By Darryl G. Smart
All Langton Minor Hockey Association president Kendell Zajac is looking for, is a conversation.
The only thing Langton Royals general manager and head coach Jason DoPaco is looking for is an answer to when he has home ice.
Every parent involved in Simcoe Minor Hockey Association is wondering if they will have to drive to a different town all season long because currently there is no ice in Norfolk County’s largest centre.
“I’ve completely lost hope in our council and the higher ups in this county,” Zajac said. “In February they promised us a town hall meeting, All we want is to have conversations with them about how we can make it all work. Everyone in the community has met. We have ideas, but that open house in February is the only time they’ve given us the time of day.”
Almost seven months later, the fate of their arena could be in the hands of council on Tuesday night.
While Norfolk CAO Jason Burgess will deliver an update on the present state of arenas, Coun. Kim Huffman is hoping to buy more time for local arenas with her motion to tweak the current Arena Request for Operators Process.
If her motion is defeated, council could be forced to choose another arena for closure.
Marty Kowlasky is one of those concerned in Simcoe. He began an online petition to raise awareness of the dire situation.
“We also ask that council and staff initiate some meaningful discussions with the community before finalizing plans to re-purpose the Rec Centre ice pad,” Kowalsky said in his petition. “All options may not have been discussed and this council claimed to want to be more transparent and willing to work with the community. Let’s not begin to tear apart our community without seeking out and considering all options.”
Back in Langton, all Zajac, the rest of minor hockey, as well as volunteers and parents from the Langton Skating Club wanted, was to focus on is the 50th anniversary of the two organizations in the Langton Arena.
“We were all looking forward to it,” Zajac said. “It’s a big deal in our community and we want to show that off to everyone. We have a lot of question marks still. Hopefully those questions could get answered one day.”
During the August 17 council meeting, where ice user groups were shut out by council in their attempt to bring ice back to the Simcoe Recreation Centre, there were two very different looks at usage numbers.

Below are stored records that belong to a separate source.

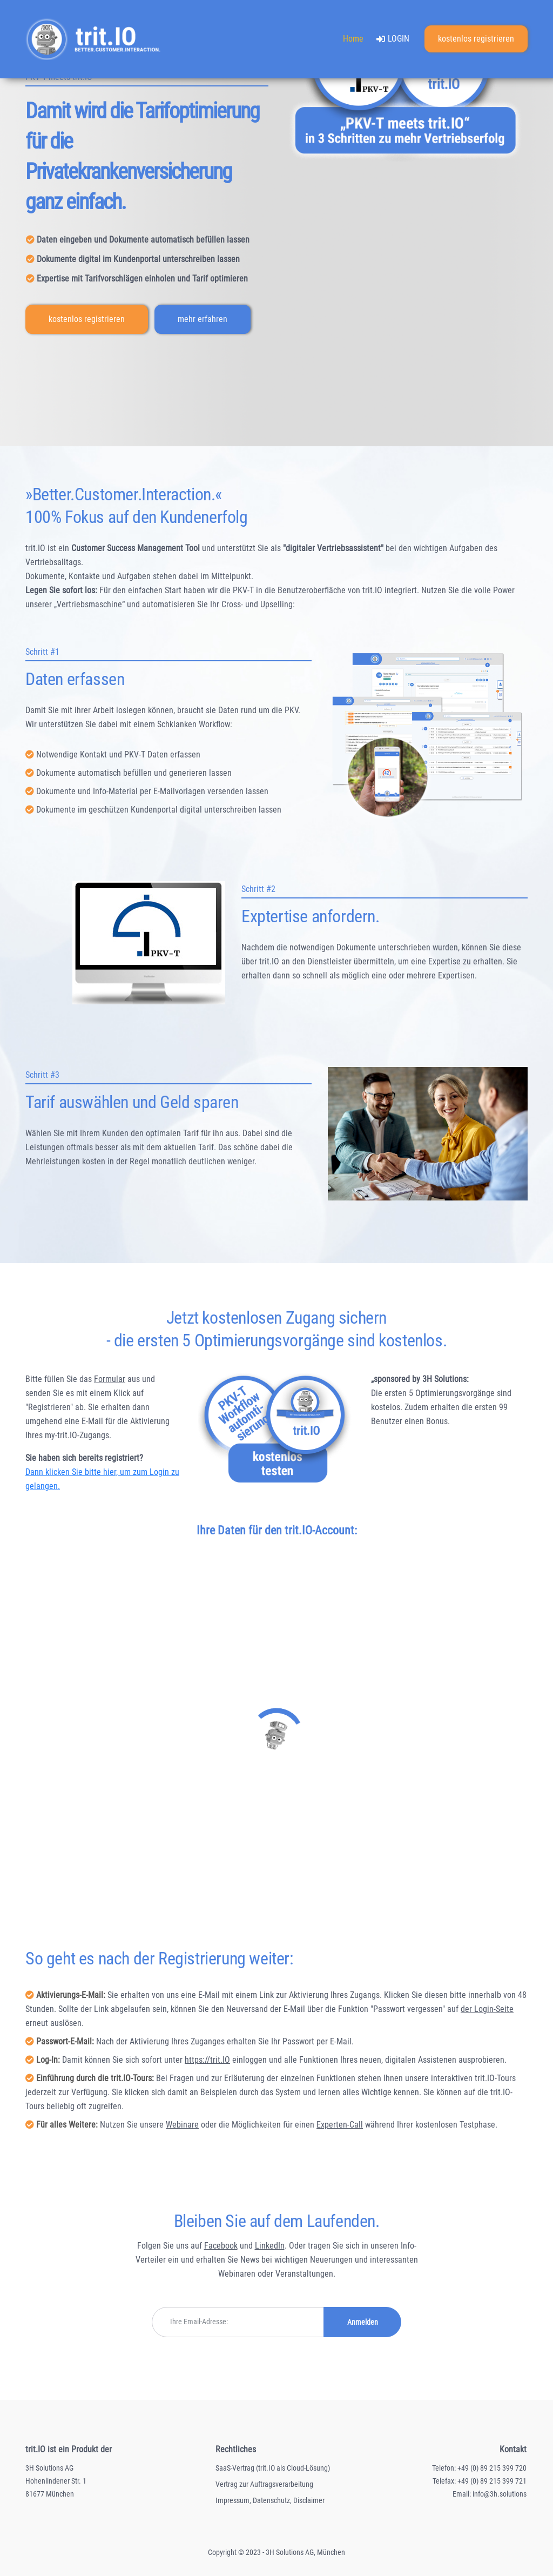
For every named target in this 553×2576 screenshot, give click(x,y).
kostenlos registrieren (476, 40)
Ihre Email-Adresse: (199, 2321)
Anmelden (362, 2322)
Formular (109, 1379)
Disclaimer (309, 2500)
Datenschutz (271, 2500)
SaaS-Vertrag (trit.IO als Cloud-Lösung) (272, 2468)
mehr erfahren (202, 319)
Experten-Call (339, 2124)
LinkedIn (270, 2245)
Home (356, 39)
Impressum (232, 2500)
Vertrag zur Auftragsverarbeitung (264, 2484)
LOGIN (392, 42)
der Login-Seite (487, 2009)
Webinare (182, 2124)
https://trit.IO (207, 2060)
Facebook (221, 2245)
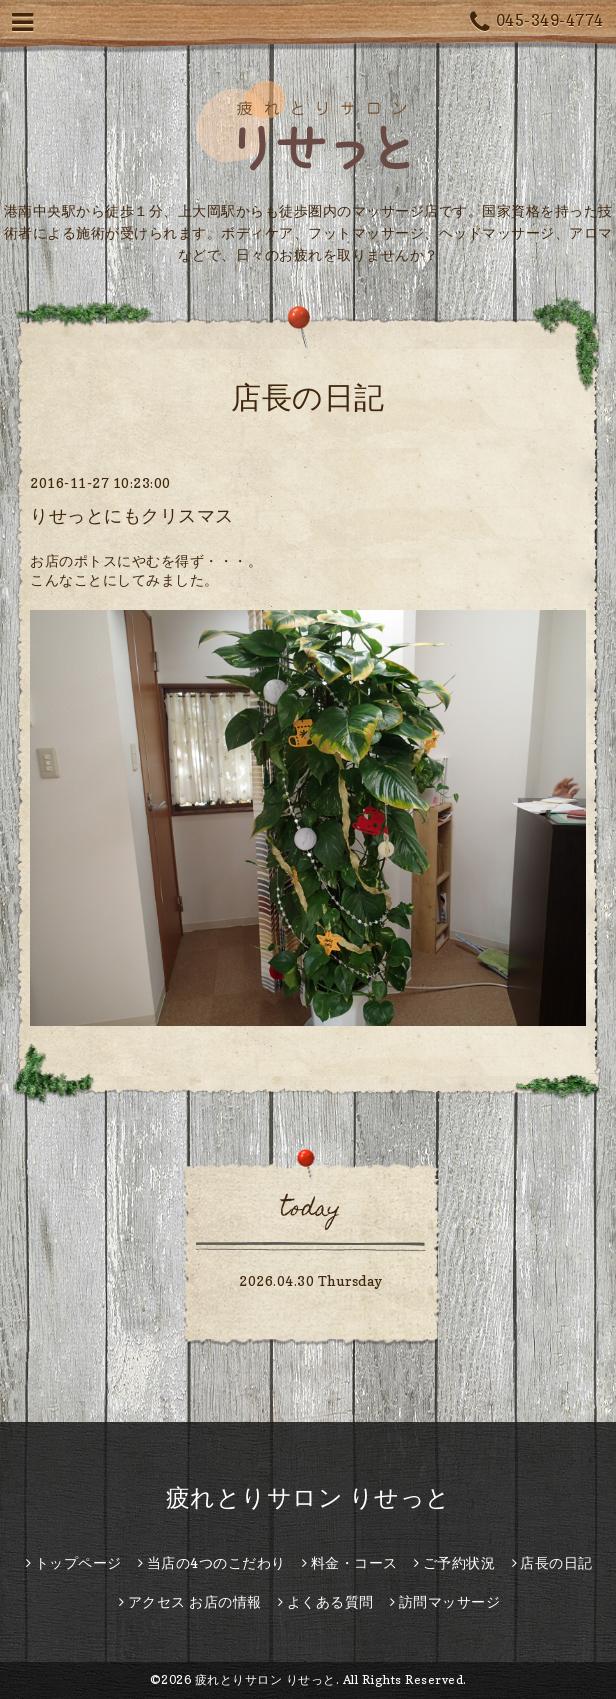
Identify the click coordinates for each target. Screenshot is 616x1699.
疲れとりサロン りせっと (308, 1497)
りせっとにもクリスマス (132, 515)
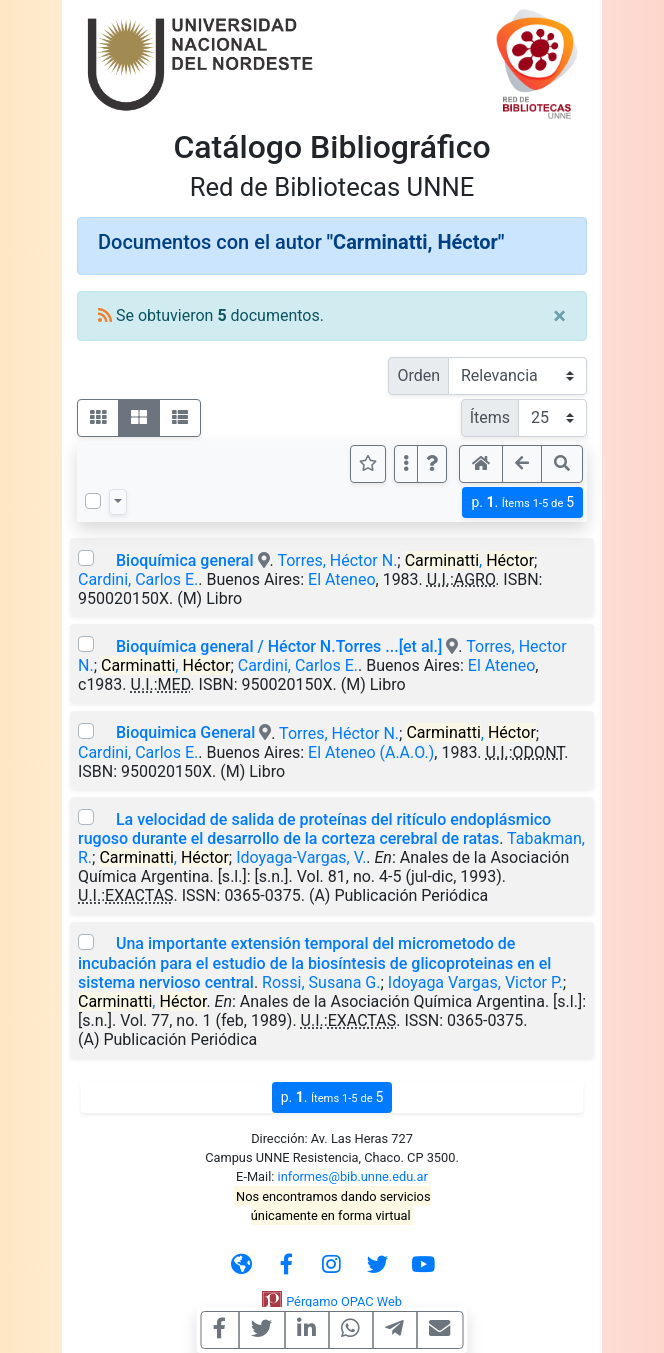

Norfolk Minor Hockey’s Gord Malo and Marty Jefferson presented a statistical ice analysis, that Smart Sports Podcast earlier reported on.
Those numbers didn’t seem to add up to those that Burgess brought to the table during his presentation. Numbers that nobody in the audience, or council knew about prior to the presentation. During his presentation, Burgess compared Norfolk County to large centres like Pickering, St. Catharines, Halton Hills and Burlington.
To many, these numbers add up to one thing.
“I think this is the groundwork for user hours to close an arena,” Zajac said. “Everyone feels that here. All of us would like to talk to our council members because we have ideas.”
Despite the uncertainty, Burgess concluded in his letter, “We will evaluate the opening up of additional arenas later this month once the user groups are more solid on the number of participants and the type of programming the user groups will be doing so.”
All user groups want is ice time now. And with only three arenas running ice in Norfolk, a bottleneck effect will take place.
“We are looking at ice slots from 4pm to 11pm,” Zajac said. “That’s six hours of ice. Take two away for cleaning. How on earth is this going to work with three arenas? The just doesn’t make sense. Each team gets two hours. How is that even possible? It’s unrealistic.
“They’re asking us to send in time so they can fit us in Delhi, Dover or Waterford. That’s impossible,” Zajac added. “If people find out they have to go to Waterford, will parents drive their kids that far? All of the groups have asked more time. The (Norfolk) HERicanes have asked for extra time every year. This has been an ongoing issue.”